>>>

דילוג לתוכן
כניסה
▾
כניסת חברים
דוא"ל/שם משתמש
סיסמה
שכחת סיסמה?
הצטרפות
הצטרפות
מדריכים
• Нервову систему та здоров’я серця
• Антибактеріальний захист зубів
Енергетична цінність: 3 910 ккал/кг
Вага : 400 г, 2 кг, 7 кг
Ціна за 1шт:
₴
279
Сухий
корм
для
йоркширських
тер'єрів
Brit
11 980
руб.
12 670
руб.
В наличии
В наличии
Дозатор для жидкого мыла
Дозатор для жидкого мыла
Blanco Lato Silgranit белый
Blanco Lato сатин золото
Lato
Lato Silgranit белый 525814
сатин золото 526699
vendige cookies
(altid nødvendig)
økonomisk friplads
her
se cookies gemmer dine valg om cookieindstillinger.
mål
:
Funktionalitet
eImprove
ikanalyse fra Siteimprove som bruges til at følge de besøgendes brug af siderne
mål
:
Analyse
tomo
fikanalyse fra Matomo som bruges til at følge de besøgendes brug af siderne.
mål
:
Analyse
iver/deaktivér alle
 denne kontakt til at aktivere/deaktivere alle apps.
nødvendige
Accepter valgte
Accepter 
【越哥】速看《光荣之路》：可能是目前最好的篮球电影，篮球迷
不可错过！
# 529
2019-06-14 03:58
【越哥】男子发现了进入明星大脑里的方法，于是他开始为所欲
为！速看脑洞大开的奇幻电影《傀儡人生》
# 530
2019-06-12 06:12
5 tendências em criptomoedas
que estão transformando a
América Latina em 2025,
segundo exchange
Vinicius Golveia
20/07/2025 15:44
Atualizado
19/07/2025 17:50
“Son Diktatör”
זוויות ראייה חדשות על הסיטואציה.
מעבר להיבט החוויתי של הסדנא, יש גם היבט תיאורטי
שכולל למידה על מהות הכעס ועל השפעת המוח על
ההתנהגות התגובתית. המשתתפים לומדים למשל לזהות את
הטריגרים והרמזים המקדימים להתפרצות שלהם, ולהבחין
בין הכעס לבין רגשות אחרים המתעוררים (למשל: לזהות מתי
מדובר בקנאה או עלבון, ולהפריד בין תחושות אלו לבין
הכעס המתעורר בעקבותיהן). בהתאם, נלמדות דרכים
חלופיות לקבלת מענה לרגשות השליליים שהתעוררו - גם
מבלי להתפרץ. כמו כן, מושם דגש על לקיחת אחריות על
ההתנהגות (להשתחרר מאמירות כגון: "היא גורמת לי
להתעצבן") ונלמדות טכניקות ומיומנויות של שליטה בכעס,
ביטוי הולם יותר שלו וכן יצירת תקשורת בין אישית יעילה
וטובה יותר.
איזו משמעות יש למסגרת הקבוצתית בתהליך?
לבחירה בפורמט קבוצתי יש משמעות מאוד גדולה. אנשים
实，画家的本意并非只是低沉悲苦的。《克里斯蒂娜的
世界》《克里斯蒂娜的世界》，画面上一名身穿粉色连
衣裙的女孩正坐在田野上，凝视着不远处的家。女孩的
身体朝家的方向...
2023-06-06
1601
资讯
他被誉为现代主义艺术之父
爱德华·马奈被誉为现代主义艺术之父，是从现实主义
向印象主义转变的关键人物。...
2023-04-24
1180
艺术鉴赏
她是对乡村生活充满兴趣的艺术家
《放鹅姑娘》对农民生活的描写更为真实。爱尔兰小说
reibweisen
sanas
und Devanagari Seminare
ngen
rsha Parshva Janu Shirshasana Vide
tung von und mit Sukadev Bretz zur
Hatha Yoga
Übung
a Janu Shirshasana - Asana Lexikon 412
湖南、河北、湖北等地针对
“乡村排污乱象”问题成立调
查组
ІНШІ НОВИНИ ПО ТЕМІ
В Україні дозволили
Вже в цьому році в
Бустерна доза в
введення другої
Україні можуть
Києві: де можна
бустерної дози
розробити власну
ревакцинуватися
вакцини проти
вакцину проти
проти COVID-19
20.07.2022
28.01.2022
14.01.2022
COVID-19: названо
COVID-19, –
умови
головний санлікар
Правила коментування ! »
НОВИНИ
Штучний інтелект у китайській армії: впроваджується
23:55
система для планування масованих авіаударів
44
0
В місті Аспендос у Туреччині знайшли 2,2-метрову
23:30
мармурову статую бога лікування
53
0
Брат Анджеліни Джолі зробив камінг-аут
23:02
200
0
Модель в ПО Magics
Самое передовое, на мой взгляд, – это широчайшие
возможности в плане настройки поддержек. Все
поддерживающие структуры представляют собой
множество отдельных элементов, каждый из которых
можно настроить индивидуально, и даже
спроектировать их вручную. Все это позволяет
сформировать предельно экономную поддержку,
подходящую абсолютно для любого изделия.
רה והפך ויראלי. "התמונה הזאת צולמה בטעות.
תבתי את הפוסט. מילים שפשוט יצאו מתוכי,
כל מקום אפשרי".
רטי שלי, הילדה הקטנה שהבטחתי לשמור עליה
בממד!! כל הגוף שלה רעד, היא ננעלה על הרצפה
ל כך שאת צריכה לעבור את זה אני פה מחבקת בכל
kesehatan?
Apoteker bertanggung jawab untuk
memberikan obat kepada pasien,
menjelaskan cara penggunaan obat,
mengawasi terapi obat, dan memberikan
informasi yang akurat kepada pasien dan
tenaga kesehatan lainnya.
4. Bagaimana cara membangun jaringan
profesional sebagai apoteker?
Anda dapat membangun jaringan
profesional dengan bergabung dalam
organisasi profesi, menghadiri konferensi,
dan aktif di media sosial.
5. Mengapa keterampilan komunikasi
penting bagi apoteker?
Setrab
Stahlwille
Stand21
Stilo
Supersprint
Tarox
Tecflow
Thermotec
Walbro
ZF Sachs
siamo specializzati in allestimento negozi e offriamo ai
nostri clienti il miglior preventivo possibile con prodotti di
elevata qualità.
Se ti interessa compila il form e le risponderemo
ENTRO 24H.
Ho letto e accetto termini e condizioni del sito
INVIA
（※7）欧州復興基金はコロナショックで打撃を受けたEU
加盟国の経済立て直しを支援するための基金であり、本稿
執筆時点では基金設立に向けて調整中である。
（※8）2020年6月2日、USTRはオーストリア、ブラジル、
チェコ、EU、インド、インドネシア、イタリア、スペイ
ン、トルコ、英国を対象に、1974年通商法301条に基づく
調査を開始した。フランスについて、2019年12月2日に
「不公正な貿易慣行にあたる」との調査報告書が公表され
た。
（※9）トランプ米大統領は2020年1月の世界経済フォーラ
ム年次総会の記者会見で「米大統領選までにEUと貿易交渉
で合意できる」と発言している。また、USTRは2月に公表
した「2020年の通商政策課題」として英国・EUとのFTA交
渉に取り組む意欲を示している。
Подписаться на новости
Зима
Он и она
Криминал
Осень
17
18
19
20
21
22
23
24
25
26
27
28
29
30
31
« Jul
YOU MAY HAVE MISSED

<<<

What to produce: Reproduce the listing above exactly, but only from its first line through the line holding "שכולל למידה על מהות הכעס ועל השפעת המוח על"; both of those lines are included.

Answer for the task:
דילוג לתוכן
כניסה
▾
כניסת חברים
דוא"ל/שם משתמש
סיסמה
שכחת סיסמה?
הצטרפות
הצטרפות
מדריכים
• Нервову систему та здоров’я серця
• Антибактеріальний захист зубів
Енергетична цінність: 3 910 ккал/кг
Вага : 400 г, 2 кг, 7 кг
Ціна за 1шт:
₴
279
Сухий
корм
для
йоркширських
тер'єрів
Brit
11 980
руб.
12 670
руб.
В наличии
В наличии
Дозатор для жидкого мыла
Дозатор для жидкого мыла
Blanco Lato Silgranit белый
Blanco Lato сатин золото
Lato
Lato Silgranit белый 525814
сатин золото 526699
vendige cookies
(altid nødvendig)
økonomisk friplads
her
se cookies gemmer dine valg om cookieindstillinger.
mål
:
Funktionalitet
eImprove
ikanalyse fra Siteimprove som bruges til at følge de besøgendes brug af siderne
mål
:
Analyse
tomo
fikanalyse fra Matomo som bruges til at følge de besøgendes brug af siderne.
mål
:
Analyse
iver/deaktivér alle
 denne kontakt til at aktivere/deaktivere alle apps.
nødvendige
Accepter valgte
Accepter 
【越哥】速看《光荣之路》：可能是目前最好的篮球电影，篮球迷
不可错过！
# 529
2019-06-14 03:58
【越哥】男子发现了进入明星大脑里的方法，于是他开始为所欲
为！速看脑洞大开的奇幻电影《傀儡人生》
# 530
2019-06-12 06:12
5 tendências em criptomoedas
que estão transformando a
América Latina em 2025,
segundo exchange
Vinicius Golveia
20/07/2025 15:44
Atualizado
19/07/2025 17:50
“Son Diktatör”
זוויות ראייה חדשות על הסיטואציה.
מעבר להיבט החוויתי של הסדנא, יש גם היבט תיאורטי
שכולל למידה על מהות הכעס ועל השפעת המוח על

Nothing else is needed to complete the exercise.